Start of MATERIAL PROVIDED
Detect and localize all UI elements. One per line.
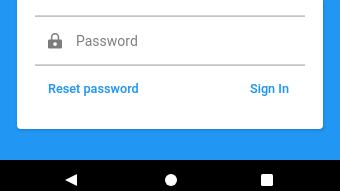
staticText: Sign In [250,81,289,96]
button[interactable]: Password [17,17,323,64]
staticText: Reset password [48,81,139,96]
button[interactable]: Reset password [17,73,170,104]
button[interactable]: Home [139,160,203,191]
button[interactable]: Back [39,160,103,191]
staticText: Password [76,33,138,49]
button[interactable]: Sign In [216,73,323,104]
button[interactable]: Recent apps [235,160,299,191]
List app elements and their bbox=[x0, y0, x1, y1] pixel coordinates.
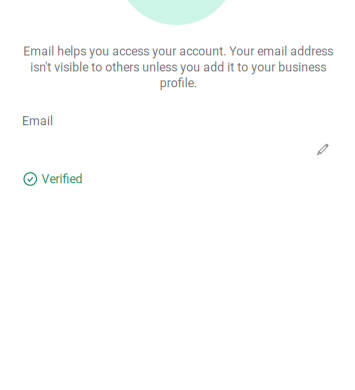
staticText: Verified bbox=[42, 172, 82, 186]
staticText: Email bbox=[22, 114, 53, 128]
button[interactable]: Edit email bbox=[0, 110, 355, 172]
staticText: Email helps you access your account. You… bbox=[23, 44, 333, 90]
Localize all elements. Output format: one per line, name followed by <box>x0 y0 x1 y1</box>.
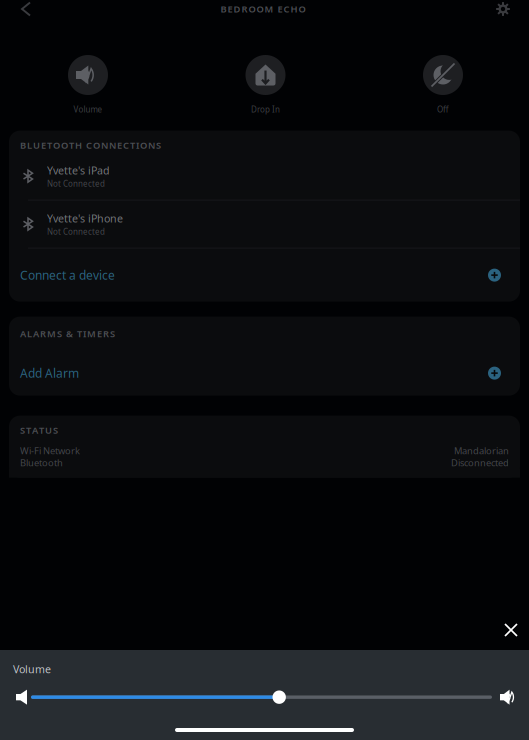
staticText: Yvette's iPad <box>47 163 110 177</box>
staticText: B L U E T O O T H C O N N E C T I O N S <box>20 139 161 151</box>
staticText: B E D R O O M E C H O <box>220 3 306 15</box>
staticText: Mandalorian <box>454 444 509 457</box>
staticText: Yvette's iPhone <box>47 211 123 225</box>
button[interactable]: Drop In <box>206 55 326 115</box>
button[interactable]: Add Alarm <box>9 351 520 396</box>
staticText: Disconnected <box>451 456 509 469</box>
staticText: Bluetooth <box>20 456 63 469</box>
staticText: Off <box>437 104 449 115</box>
button[interactable]: Volume up <box>496 687 517 707</box>
button[interactable]: Yvette's iPad <box>9 153 520 200</box>
staticText: Not Connected <box>47 178 105 189</box>
button[interactable]: Back <box>0 0 30 18</box>
staticText: Volume <box>13 662 51 676</box>
button[interactable]: Settings <box>496 0 529 18</box>
staticText: Add Alarm <box>20 365 79 381</box>
button[interactable]: Volume <box>28 55 148 115</box>
staticText: Wi-Fi Network <box>20 444 80 457</box>
staticText: Connect a device <box>20 267 115 283</box>
staticText: A L A R M S & T I M E R S <box>20 327 115 340</box>
button[interactable]: Yvette's iPhone <box>9 201 520 248</box>
staticText: S T A T U S <box>20 424 58 436</box>
staticText: Not Connected <box>47 226 105 237</box>
button[interactable]: Connect a device <box>9 249 520 302</box>
button[interactable]: Off <box>383 55 503 115</box>
button[interactable]: Volume down <box>16 687 36 707</box>
staticText: Volume <box>74 104 102 115</box>
staticText: Drop In <box>251 104 280 115</box>
button[interactable]: Close <box>493 615 529 645</box>
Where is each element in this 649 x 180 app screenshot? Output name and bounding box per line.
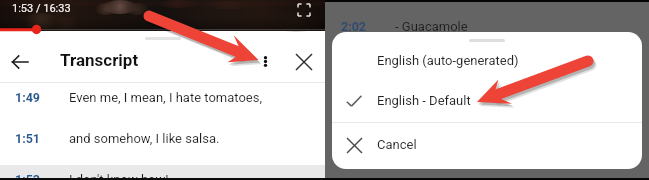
staticText: English - Default [377, 93, 471, 108]
button[interactable]: English (auto-generated) [332, 41, 642, 81]
staticText: I don't know how! [69, 172, 169, 180]
staticText: and somehow, I like salsa. [69, 131, 220, 146]
staticText: - Guacamole [395, 19, 468, 34]
button[interactable]: 1:49 [0, 83, 325, 124]
staticText: Transcript [60, 50, 139, 70]
button[interactable]: Back [7, 49, 33, 75]
staticText: Even me, I mean, I hate tomatoes, [69, 90, 262, 105]
staticText: Cancel [377, 137, 417, 152]
staticText: 1:51 [15, 131, 41, 146]
button[interactable]: Cancel [332, 123, 642, 167]
button[interactable]: More options [254, 50, 276, 72]
staticText: English (auto-generated) [377, 53, 519, 68]
button[interactable]: 1:51 [0, 124, 325, 165]
staticText: 1:49 [15, 90, 41, 105]
staticText: 1:53 [15, 172, 41, 180]
button[interactable]: English - Default [332, 81, 642, 122]
staticText: 2:02 [341, 19, 367, 34]
button[interactable]: 1:53 [0, 165, 325, 180]
staticText: 1:53 / 16:33 [12, 2, 71, 15]
button[interactable]: Close [292, 50, 316, 74]
button[interactable]: Fullscreen [295, 1, 313, 19]
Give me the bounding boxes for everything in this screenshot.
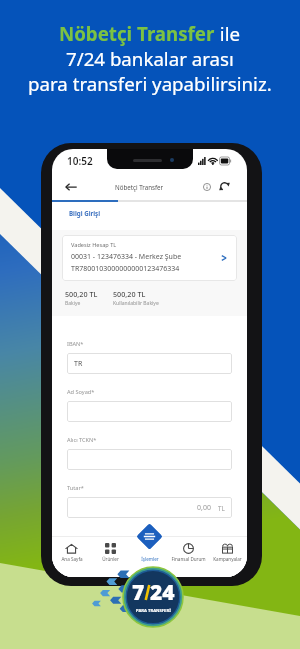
staticText: Bakiye <box>65 300 81 307</box>
staticText: Bilgi Girişi <box>69 209 101 217</box>
staticText: TR7800103000000000123476334 <box>71 264 180 274</box>
staticText: 7/24 bankalar arası <box>66 46 234 71</box>
staticText: TR <box>74 359 83 369</box>
staticText: Nöbetçi Transfer <box>115 183 164 191</box>
staticText: 00031 - 123476334 - Merkez Şube <box>71 252 182 262</box>
staticText: Alıcı TCKN* <box>67 436 97 444</box>
button[interactable] <box>67 449 232 470</box>
staticText: 10:52 <box>67 154 93 168</box>
button[interactable]: Transaction history <box>219 181 230 192</box>
button[interactable]: 0,00 <box>67 497 232 518</box>
button[interactable]: Ürünler <box>91 536 130 577</box>
staticText: Ana Sayfa <box>61 556 83 562</box>
button[interactable]: İşlemler <box>136 523 163 550</box>
staticText: 0,00 <box>197 503 211 513</box>
staticText: 7 <box>132 578 145 607</box>
staticText: Ad Soyad* <box>67 388 95 396</box>
staticText: 24 <box>150 578 175 607</box>
staticText: 500,20 TL <box>65 289 98 299</box>
staticText: Kampanyalar <box>213 556 242 562</box>
staticText: Ürünler <box>102 556 119 562</box>
staticText: para transferi yapabilirsiniz. <box>28 71 272 96</box>
button[interactable]: İşlemler <box>130 536 169 577</box>
button[interactable]: Finansal Durum <box>169 536 208 577</box>
button[interactable]: TR <box>67 353 232 374</box>
button[interactable]: Vadesiz Hesap TL <box>62 235 237 281</box>
button[interactable]: Kampanyalar <box>208 536 247 577</box>
staticText: TL <box>218 504 225 512</box>
button[interactable] <box>67 401 232 422</box>
staticText: Vadesiz Hesap TL <box>71 241 117 249</box>
staticText: Kullanılabilir Bakiye <box>113 300 159 307</box>
staticText: İşlemler <box>141 556 159 562</box>
staticText: 500,20 TL <box>113 289 146 299</box>
button[interactable]: Back <box>65 181 77 193</box>
button[interactable]: Info <box>203 183 211 191</box>
staticText: IBAN* <box>67 340 84 348</box>
staticText: Tutar* <box>67 484 84 492</box>
staticText: Finansal Durum <box>171 556 206 562</box>
button[interactable]: Ana Sayfa <box>52 536 91 577</box>
staticText: Nöbetçi Transfer <box>59 21 215 46</box>
staticText: PARA TRANSFERİ <box>136 608 171 614</box>
staticText: ile <box>215 21 241 46</box>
End of MATERIAL PROVIDED
### WHAT TO DO
Your copy should repeat each entry above exactly but contain no pictures.

### OUTPUT FOR THIS EXERCISE
Detect and localize all UI elements. One per line.
staticText: Sign In [250,81,289,96]
button[interactable]: Password [17,17,323,64]
staticText: Reset password [48,81,139,96]
button[interactable]: Reset password [17,73,170,104]
button[interactable]: Home [139,160,203,191]
button[interactable]: Back [39,160,103,191]
staticText: Password [76,33,138,49]
button[interactable]: Sign In [216,73,323,104]
button[interactable]: Recent apps [235,160,299,191]
List app elements and their bbox=[x0, y0, x1, y1] pixel coordinates.
staticText: Verified bbox=[42, 172, 82, 186]
staticText: Email bbox=[22, 114, 53, 128]
button[interactable]: Edit email bbox=[0, 110, 355, 172]
staticText: Email helps you access your account. You… bbox=[23, 44, 333, 90]
Localize all elements. Output format: one per line, name followed by <box>x0 y0 x1 y1</box>.
staticText: Yvette's iPad <box>47 163 110 177</box>
staticText: B L U E T O O T H C O N N E C T I O N S <box>20 139 161 151</box>
staticText: B E D R O O M E C H O <box>220 3 306 15</box>
staticText: Mandalorian <box>454 444 509 457</box>
staticText: Yvette's iPhone <box>47 211 123 225</box>
button[interactable]: Drop In <box>206 55 326 115</box>
button[interactable]: Add Alarm <box>9 351 520 396</box>
staticText: Disconnected <box>451 456 509 469</box>
staticText: Bluetooth <box>20 456 63 469</box>
staticText: Off <box>437 104 449 115</box>
button[interactable]: Volume up <box>496 687 517 707</box>
button[interactable]: Yvette's iPad <box>9 153 520 200</box>
staticText: Not Connected <box>47 178 105 189</box>
button[interactable]: Back <box>0 0 30 18</box>
staticText: Volume <box>13 662 51 676</box>
button[interactable]: Settings <box>496 0 529 18</box>
staticText: Add Alarm <box>20 365 79 381</box>
button[interactable]: Volume <box>28 55 148 115</box>
staticText: Wi-Fi Network <box>20 444 80 457</box>
staticText: Connect a device <box>20 267 115 283</box>
staticText: A L A R M S & T I M E R S <box>20 327 115 340</box>
button[interactable]: Yvette's iPhone <box>9 201 520 248</box>
staticText: S T A T U S <box>20 424 58 436</box>
staticText: Not Connected <box>47 226 105 237</box>
button[interactable]: Connect a device <box>9 249 520 302</box>
button[interactable]: Off <box>383 55 503 115</box>
button[interactable]: Volume down <box>16 687 36 707</box>
staticText: Volume <box>74 104 102 115</box>
staticText: Drop In <box>251 104 280 115</box>
button[interactable]: Close <box>493 615 529 645</box>
Where is each element in this 649 x 180 app screenshot? Output name and bounding box per line.
staticText: English - Default [377, 93, 471, 108]
button[interactable]: English (auto-generated) [332, 41, 642, 81]
staticText: I don't know how! [69, 172, 169, 180]
staticText: and somehow, I like salsa. [69, 131, 220, 146]
staticText: - Guacamole [395, 19, 468, 34]
button[interactable]: 1:49 [0, 83, 325, 124]
staticText: Transcript [60, 50, 139, 70]
button[interactable]: Back [7, 49, 33, 75]
staticText: Even me, I mean, I hate tomatoes, [69, 90, 262, 105]
staticText: Cancel [377, 137, 417, 152]
staticText: 1:51 [15, 131, 41, 146]
button[interactable]: Cancel [332, 123, 642, 167]
button[interactable]: More options [254, 50, 276, 72]
staticText: English (auto-generated) [377, 53, 519, 68]
button[interactable]: 1:51 [0, 124, 325, 165]
staticText: 1:49 [15, 90, 41, 105]
staticText: 1:53 [15, 172, 41, 180]
button[interactable]: English - Default [332, 81, 642, 122]
staticText: 2:02 [341, 19, 367, 34]
button[interactable]: 1:53 [0, 165, 325, 180]
staticText: 1:53 / 16:33 [12, 2, 71, 15]
button[interactable]: Close [292, 50, 316, 74]
button[interactable]: Fullscreen [295, 1, 313, 19]
Give me the bounding boxes for everything in this screenshot.
staticText: Bakiye <box>65 300 81 307</box>
staticText: Bilgi Girişi <box>69 209 101 217</box>
staticText: TR7800103000000000123476334 <box>71 264 180 274</box>
staticText: 7/24 bankalar arası <box>66 46 234 71</box>
staticText: TR <box>74 359 83 369</box>
staticText: Nöbetçi Transfer <box>115 183 164 191</box>
staticText: 00031 - 123476334 - Merkez Şube <box>71 252 182 262</box>
staticText: Alıcı TCKN* <box>67 436 97 444</box>
button[interactable] <box>67 449 232 470</box>
staticText: 10:52 <box>67 154 93 168</box>
button[interactable]: Transaction history <box>219 181 230 192</box>
button[interactable]: 0,00 <box>67 497 232 518</box>
button[interactable]: Ürünler <box>91 536 130 577</box>
staticText: Ana Sayfa <box>61 556 83 562</box>
button[interactable]: İşlemler <box>136 523 163 550</box>
staticText: 0,00 <box>197 503 211 513</box>
staticText: 7 <box>132 578 145 607</box>
staticText: Ad Soyad* <box>67 388 95 396</box>
staticText: 24 <box>150 578 175 607</box>
staticText: 500,20 TL <box>65 289 98 299</box>
staticText: Kampanyalar <box>213 556 242 562</box>
staticText: Ürünler <box>102 556 119 562</box>
staticText: para transferi yapabilirsiniz. <box>28 71 272 96</box>
button[interactable]: İşlemler <box>130 536 169 577</box>
button[interactable]: Finansal Durum <box>169 536 208 577</box>
button[interactable]: TR <box>67 353 232 374</box>
button[interactable]: Vadesiz Hesap TL <box>62 235 237 281</box>
button[interactable]: Kampanyalar <box>208 536 247 577</box>
staticText: TL <box>218 504 225 512</box>
button[interactable] <box>67 401 232 422</box>
staticText: Vadesiz Hesap TL <box>71 241 117 249</box>
staticText: Kullanılabilir Bakiye <box>113 300 159 307</box>
staticText: İşlemler <box>141 556 159 562</box>
staticText: 500,20 TL <box>113 289 146 299</box>
button[interactable]: Back <box>65 181 77 193</box>
button[interactable]: Info <box>203 183 211 191</box>
staticText: IBAN* <box>67 340 84 348</box>
staticText: Tutar* <box>67 484 84 492</box>
staticText: Finansal Durum <box>171 556 206 562</box>
button[interactable]: Ana Sayfa <box>52 536 91 577</box>
staticText: Nöbetçi Transfer <box>59 21 215 46</box>
staticText: PARA TRANSFERİ <box>136 608 171 614</box>
staticText: ile <box>215 21 241 46</box>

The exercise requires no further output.